■ **Stored data**
[Start of Attachment]
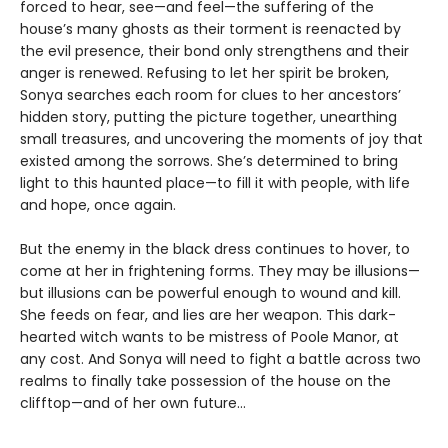
forced to hear, see—and feel—the suffering of the
house’s many ghosts as their torment is reenacted by
the evil presence, their bond only strengthens and their
anger is renewed. Refusing to let her spirit be broken,
Sonya searches each room for clues to her ancestors’
hidden story, putting the picture together, unearthing
small treasures, and uncovering the moments of joy that
existed among the sorrows. She’s determined to bring
light to this haunted place—to fill it with people, with life
and hope, once again.
But the enemy in the black dress continues to hover, to
come at her in frightening forms. They may be illusions—
but illusions can be powerful enough to wound and kill.
She feeds on fear, and lies are her weapon. This dark-
hearted witch wants to be mistress of Poole Manor, at
any cost. And Sonya will need to fight a battle across two
realms to finally take possession of the house on the
clifftop—and of her own future…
[End of Attachment]
■ **WHAT IS NEEDED**
Beginning with the line that contains "anger is renewed.", each line of the records above through the last one must be printed word for word.

■ **RESULT OF THIS EXERCISE**
anger is renewed. Refusing to let her spirit be broken,
Sonya searches each room for clues to her ancestors’
hidden story, putting the picture together, unearthing
small treasures, and uncovering the moments of joy that
existed among the sorrows. She’s determined to bring
light to this haunted place—to fill it with people, with life
and hope, once again.
But the enemy in the black dress continues to hover, to
come at her in frightening forms. They may be illusions—
but illusions can be powerful enough to wound and kill.
She feeds on fear, and lies are her weapon. This dark-
hearted witch wants to be mistress of Poole Manor, at
any cost. And Sonya will need to fight a battle across two
realms to finally take possession of the house on the
clifftop—and of her own future…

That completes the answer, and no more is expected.